To start with I planned on heading out the keyhole of my local. Waves were like breaking over the reef to the South side & washing out the keyhole pretty fast. Looked great for a quick entry out the back. I waded through the waist deep water & just as I sprung onto my stomach to paddle out, my legrope got caught around a rock. So I'm laying on my board sinking underwater from the pull of the strong current thinking hmmm ok. Got off holding my board trying to pull myself against this current to unhook or take off my leggy while waves are washing in hitting me making me stumble for great kook effect. Stoked!...After what felt like an extended period of kooking out I was able to wade against the current as a bigger wave washed over me. Unhooked my leggy & weeeee straight out the back in an instant, ready to put this BS behind me.
Some decent waves rolling through almost inconsistently & only 5 of us out. Couple of blokes picking the right waves & ripping the bags out of them. Conversation of if one bloke was doing the QS next year or not. Good surfers, but not taking advantage of their ability to gain extra waves. I'd take off on a wave & I'd either be too deep or it would have no wall. Paddle back out & this blokes like pulling a backhand air reverse. I just never seemed to be in the right spot for the decent ones, too deep, too wide or it just wasn't my turn to go & we were pretty much taking turns. No one was snaking, paddling inside of others after a wave. Just when it was my turn the set would break a bit wider & if I didn't call someone else to go I'd be too deep or I'd catch some grovelly small wave.
After about 90 mins the wind kicked up cross shore, it became inconsistent & a couple of blokes on longboards came out & kept paddling inside us. Really annoying when it was now like inconsistent one wave sets. So I paddled across to another break.
I caught one wave, it was my wave of the day. An off the top, some wall to pump up some speed into a floater into another floater & as I was coming down dry reef suddenly appeared. I'd gone a bit far. I kicked my board across the breaking section, landed flat arms legs straight out to reduce water penetration, then legs into a ball, arm over head as I got washed over into the middle of this reef. A reef azzhole reef consisting of heaps of nigger heads, like random shallow pillars too narrow to stand on & holes all over the place. I wanted to head back out but the waves were consistently sucking the reef dry right in front of me. I gave it one attemp but got drilled across the reef again like the ball in a pinball table. Thought nah fark this & just made my way in by laying flat & getting washed in, hitting the reef each time the waves receded.

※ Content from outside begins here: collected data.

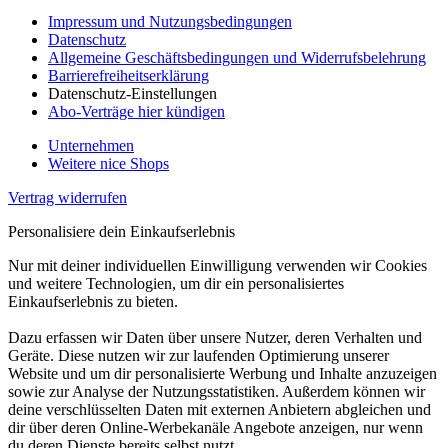
Impressum und Nutzungsbedingungen
Datenschutz
Allgemeine Geschäftsbedingungen und Widerrufsbelehrung
Barrierefreiheitserklärung
Datenschutz-Einstellungen
Abo-Verträge hier kündigen
Unternehmen
Weitere nice Shops
Vertrag widerrufen
Personalisiere dein Einkaufserlebnis
Nur mit deiner individuellen Einwilligung verwenden wir Cookies
und weitere Technologien, um dir ein personalisiertes
Einkaufserlebnis zu bieten.
Dazu erfassen wir Daten über unsere Nutzer, deren Verhalten und
Geräte. Diese nutzen wir zur laufenden Optimierung unserer
Website und um dir personalisierte Werbung und Inhalte anzuzeigen
sowie zur Analyse der Nutzungsstatistiken. Außerdem können wir
deine verschlüsselten Daten mit externen Anbietern abgleichen und
dir über deren Online-Werbekanäle Angebote anzeigen, nur wenn
du deren Dienste bereits selbst nutzt.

Amazingly...& this is the one thing that counts against my nomination. My board didn't get dinged, pretty unbelievable. But anyway, I've had some bad surfs before. But kooking out on both the entry & exit from a surf in a big way. Just plain being in the the wrong place for like 99% of my time in the water really.
I would be very surprised if someone has topped this display of total kook'dom, this year or even in their life. I reckon the title is mine...YAY!